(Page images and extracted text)
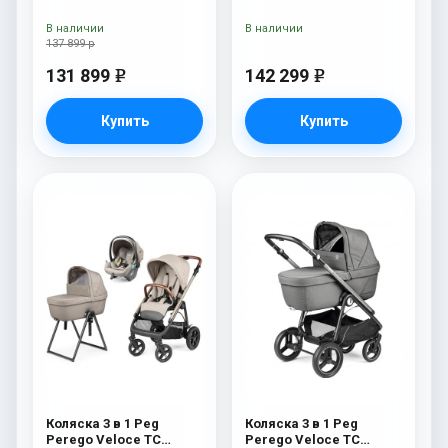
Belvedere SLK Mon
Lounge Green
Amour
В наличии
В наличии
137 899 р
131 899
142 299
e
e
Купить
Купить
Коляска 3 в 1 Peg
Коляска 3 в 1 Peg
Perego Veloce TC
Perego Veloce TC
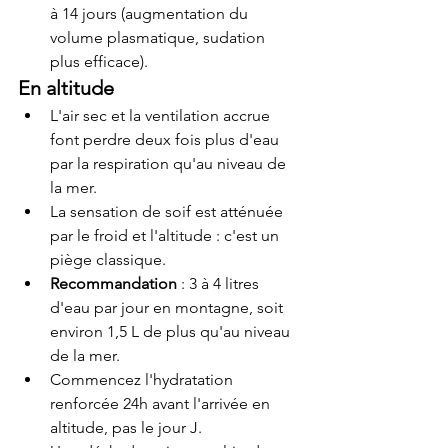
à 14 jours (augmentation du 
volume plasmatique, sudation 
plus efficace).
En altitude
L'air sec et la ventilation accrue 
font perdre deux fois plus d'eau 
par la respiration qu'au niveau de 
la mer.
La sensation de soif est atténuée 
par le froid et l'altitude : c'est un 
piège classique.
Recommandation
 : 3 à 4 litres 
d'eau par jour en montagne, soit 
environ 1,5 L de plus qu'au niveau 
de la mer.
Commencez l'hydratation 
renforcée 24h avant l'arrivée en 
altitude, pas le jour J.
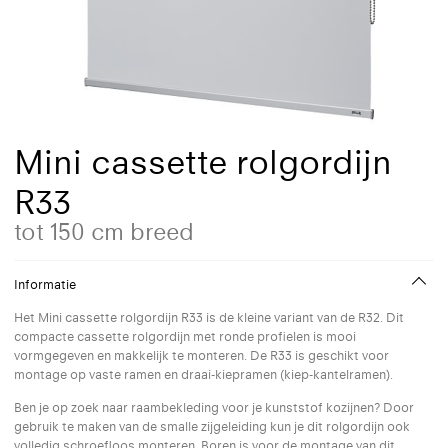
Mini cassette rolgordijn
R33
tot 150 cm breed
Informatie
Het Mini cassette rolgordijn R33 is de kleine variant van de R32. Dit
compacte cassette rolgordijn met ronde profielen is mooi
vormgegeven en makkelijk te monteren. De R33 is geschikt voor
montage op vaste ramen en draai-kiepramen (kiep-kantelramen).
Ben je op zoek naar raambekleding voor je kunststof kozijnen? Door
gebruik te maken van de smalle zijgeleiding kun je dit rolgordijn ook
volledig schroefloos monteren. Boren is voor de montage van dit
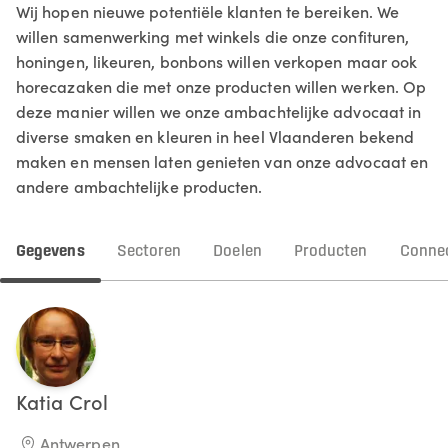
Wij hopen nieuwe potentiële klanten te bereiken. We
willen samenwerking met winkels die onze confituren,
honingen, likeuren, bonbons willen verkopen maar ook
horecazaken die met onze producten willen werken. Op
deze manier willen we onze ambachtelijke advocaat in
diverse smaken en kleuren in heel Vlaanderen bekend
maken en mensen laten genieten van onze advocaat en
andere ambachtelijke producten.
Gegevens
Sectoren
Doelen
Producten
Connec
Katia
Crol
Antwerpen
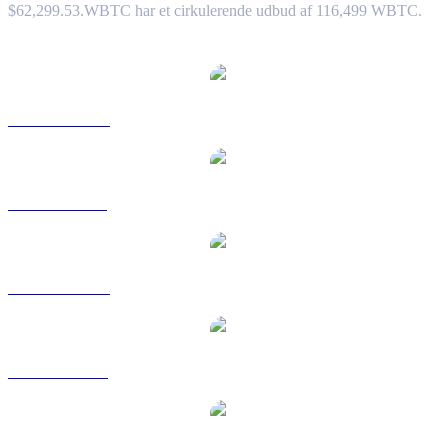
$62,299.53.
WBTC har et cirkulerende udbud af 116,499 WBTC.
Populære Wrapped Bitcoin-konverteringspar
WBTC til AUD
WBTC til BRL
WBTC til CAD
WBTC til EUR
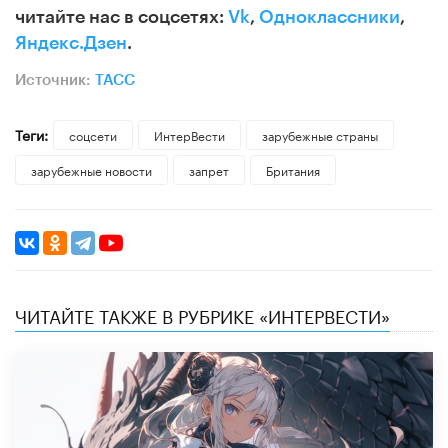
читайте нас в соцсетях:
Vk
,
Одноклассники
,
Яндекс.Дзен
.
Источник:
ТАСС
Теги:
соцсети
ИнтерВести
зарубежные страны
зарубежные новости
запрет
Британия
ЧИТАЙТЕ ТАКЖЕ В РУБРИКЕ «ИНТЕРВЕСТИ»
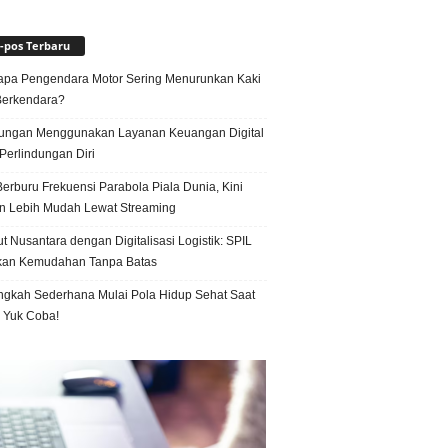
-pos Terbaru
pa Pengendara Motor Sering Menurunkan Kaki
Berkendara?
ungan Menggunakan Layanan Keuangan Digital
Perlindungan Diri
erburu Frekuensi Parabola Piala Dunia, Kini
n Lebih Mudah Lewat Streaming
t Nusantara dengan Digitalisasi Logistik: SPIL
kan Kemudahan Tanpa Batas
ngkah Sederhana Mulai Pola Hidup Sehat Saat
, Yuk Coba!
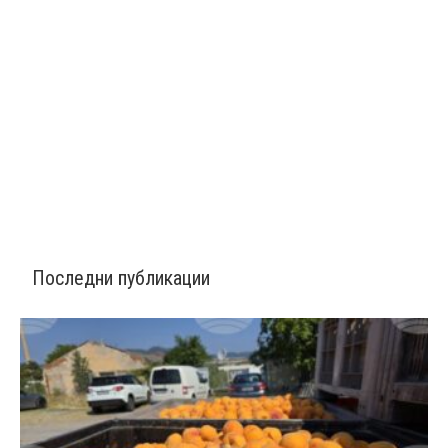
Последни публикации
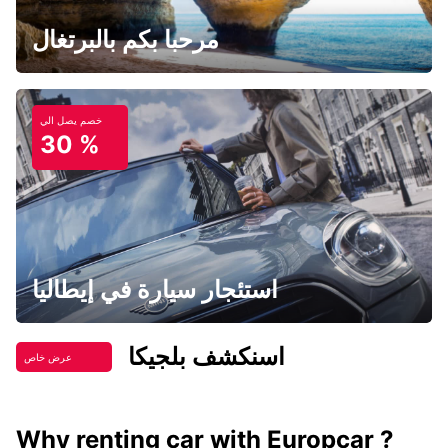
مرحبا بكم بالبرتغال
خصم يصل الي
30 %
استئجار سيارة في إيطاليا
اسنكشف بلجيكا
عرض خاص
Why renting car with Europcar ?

## PROBLEM
Nothing but the records above, retyped exactly and stripped of images, should appear in the answer.

## ANSWER SPACE
Belvedere SLK Mon
Lounge Green
Amour
В наличии
В наличии
137 899 р
131 899
142 299
e
e
Купить
Купить
Коляска 3 в 1 Peg
Коляска 3 в 1 Peg
Perego Veloce TC
Perego Veloce TC
à 14 jours (augmentation du 
volume plasmatique, sudation 
plus efficace).
En altitude
L'air sec et la ventilation accrue 
font perdre deux fois plus d'eau 
par la respiration qu'au niveau de 
la mer.
La sensation de soif est atténuée 
par le froid et l'altitude : c'est un 
piège classique.
Recommandation
 : 3 à 4 litres 
d'eau par jour en montagne, soit 
environ 1,5 L de plus qu'au niveau 
de la mer.
Commencez l'hydratation 
renforcée 24h avant l'arrivée en 
altitude, pas le jour J.
Mini cassette rolgordijn
R33
tot 150 cm breed
Informatie
Het Mini cassette rolgordijn R33 is de kleine variant van de R32. Dit
compacte cassette rolgordijn met ronde profielen is mooi
vormgegeven en makkelijk te monteren. De R33 is geschikt voor
montage op vaste ramen en draai-kiepramen (kiep-kantelramen).
Ben je op zoek naar raambekleding voor je kunststof kozijnen? Door
gebruik te maken van de smalle zijgeleiding kun je dit rolgordijn ook
volledig schroefloos monteren. Boren is voor de montage van dit
Wij hopen nieuwe potentiële klanten te bereiken. We
willen samenwerking met winkels die onze confituren,
honingen, likeuren, bonbons willen verkopen maar ook
horecazaken die met onze producten willen werken. Op
deze manier willen we onze ambachtelijke advocaat in
diverse smaken en kleuren in heel Vlaanderen bekend
maken en mensen laten genieten van onze advocaat en
andere ambachtelijke producten.
Gegevens
Sectoren
Doelen
Producten
Connec
Katia
Crol
Antwerpen
$62,299.53.
WBTC har et cirkulerende udbud af 116,499 WBTC.
Populære Wrapped Bitcoin-konverteringspar
WBTC til AUD
WBTC til BRL
WBTC til CAD
WBTC til EUR
читайте нас в соцсетях:
Vk
,
Одноклассники
,
Яндекс.Дзен
.
Источник:
ТАСС
Теги:
соцсети
ИнтерВести
зарубежные страны
зарубежные новости
запрет
Британия
ЧИТАЙТЕ ТАКЖЕ В РУБРИКЕ «ИНТЕРВЕСТИ»
-pos Terbaru
pa Pengendara Motor Sering Menurunkan Kaki
Berkendara?
ungan Menggunakan Layanan Keuangan Digital
Perlindungan Diri
erburu Frekuensi Parabola Piala Dunia, Kini
n Lebih Mudah Lewat Streaming
t Nusantara dengan Digitalisasi Logistik: SPIL
kan Kemudahan Tanpa Batas
ngkah Sederhana Mulai Pola Hidup Sehat Saat
, Yuk Coba!
Последни публикации
مرحبا بكم بالبرتغال
خصم يصل الي
30 %
استئجار سيارة في إيطاليا
اسنكشف بلجيكا
عرض خاص
Why renting car with Europcar ?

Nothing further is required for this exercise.